The mechanism of most mechanofluorochromic (MFC) materials is related to a noncovalent change in aggregate packing. It is still a challenge to clarify the respective effects of molecular conformation and intermolecular interaction on the MFC performance. Herein, a new (9-anthryl)­vinyl derivative APYB with a polymorph-dependent multicolor-switchable MFC property is reported. APYB has only one torsion unit in the molecule configuration and could form four different crystal phases (APYB-a, APYB-b, APYB-c, and APYB-d). Furthermore, all polymorphs are MFC-active. Therefore, it provides a rare and direct case to correlate the aggregate packing with MFC performance. The solid-state emission could be finely tuned from 465 to 500 nm by virtue of polymorphism.
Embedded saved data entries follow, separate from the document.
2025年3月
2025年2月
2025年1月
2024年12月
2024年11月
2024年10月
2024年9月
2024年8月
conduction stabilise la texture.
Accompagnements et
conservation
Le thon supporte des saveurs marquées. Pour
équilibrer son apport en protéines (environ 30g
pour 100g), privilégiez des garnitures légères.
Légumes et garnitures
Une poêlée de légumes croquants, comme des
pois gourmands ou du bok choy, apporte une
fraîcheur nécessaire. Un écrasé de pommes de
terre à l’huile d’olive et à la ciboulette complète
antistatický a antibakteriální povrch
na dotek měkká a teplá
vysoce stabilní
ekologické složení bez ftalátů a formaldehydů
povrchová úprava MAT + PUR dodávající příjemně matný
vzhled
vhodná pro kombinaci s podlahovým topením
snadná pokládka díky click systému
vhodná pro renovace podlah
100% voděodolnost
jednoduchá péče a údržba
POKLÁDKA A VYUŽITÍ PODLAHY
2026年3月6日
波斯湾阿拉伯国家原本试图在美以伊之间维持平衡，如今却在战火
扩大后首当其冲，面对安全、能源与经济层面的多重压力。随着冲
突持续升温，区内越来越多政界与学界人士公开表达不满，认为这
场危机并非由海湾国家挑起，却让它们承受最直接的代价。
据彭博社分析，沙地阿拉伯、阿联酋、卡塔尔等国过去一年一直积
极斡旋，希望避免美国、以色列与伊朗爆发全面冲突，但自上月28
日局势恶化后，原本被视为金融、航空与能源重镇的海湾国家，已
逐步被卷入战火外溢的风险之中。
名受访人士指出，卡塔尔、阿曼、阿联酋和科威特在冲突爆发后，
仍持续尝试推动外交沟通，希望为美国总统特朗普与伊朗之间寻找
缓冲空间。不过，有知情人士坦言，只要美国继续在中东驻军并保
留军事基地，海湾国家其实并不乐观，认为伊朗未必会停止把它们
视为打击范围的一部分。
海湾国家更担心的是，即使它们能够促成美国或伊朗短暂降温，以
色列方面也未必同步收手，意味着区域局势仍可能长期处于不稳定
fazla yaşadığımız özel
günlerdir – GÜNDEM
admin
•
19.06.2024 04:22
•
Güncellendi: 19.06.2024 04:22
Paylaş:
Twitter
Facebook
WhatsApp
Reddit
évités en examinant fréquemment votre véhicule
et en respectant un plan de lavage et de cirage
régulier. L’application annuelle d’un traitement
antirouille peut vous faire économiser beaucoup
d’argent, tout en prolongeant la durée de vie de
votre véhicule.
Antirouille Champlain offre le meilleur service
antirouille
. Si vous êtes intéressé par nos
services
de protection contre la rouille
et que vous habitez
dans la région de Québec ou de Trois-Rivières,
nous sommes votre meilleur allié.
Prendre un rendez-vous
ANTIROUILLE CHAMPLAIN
Crystal structure analyses and optical studies reveal that an increasing twist angle could result in a blue shift in the fluorescence spectrum and a high-contrast MFC performance. In contrast, strong intermolecular interactions could lead to high emission efficiency and amorphization difficulty during the mechanical grinding. A tricolor-switchable MFC phenomenon was observed for APYB-a, while both APYB-b and APYB-d display a reversible bicolor-changing MFC behavior. As for APYB-c, mechanical grinding only causes a minor change in the emission spectrum. However, two competitive reverse transformation routes were found when treating the ground sample with organic solvent vapor. XRD analyses show that the MFC mechanism for APYB-a, APYB-c, and APYB-d is a crystal-to-amorphous transformation, while only partial amorphization was observed in the MFC behavior of APYB-b. The acidochromism effects of APYB-a and APYB-b were also investigated. They also display multicolor changes due to the polymorphic nature of APYB. Interestingly, in the deprotonation process, NH3 vapor could induce a different transformation route and color change from NEt3.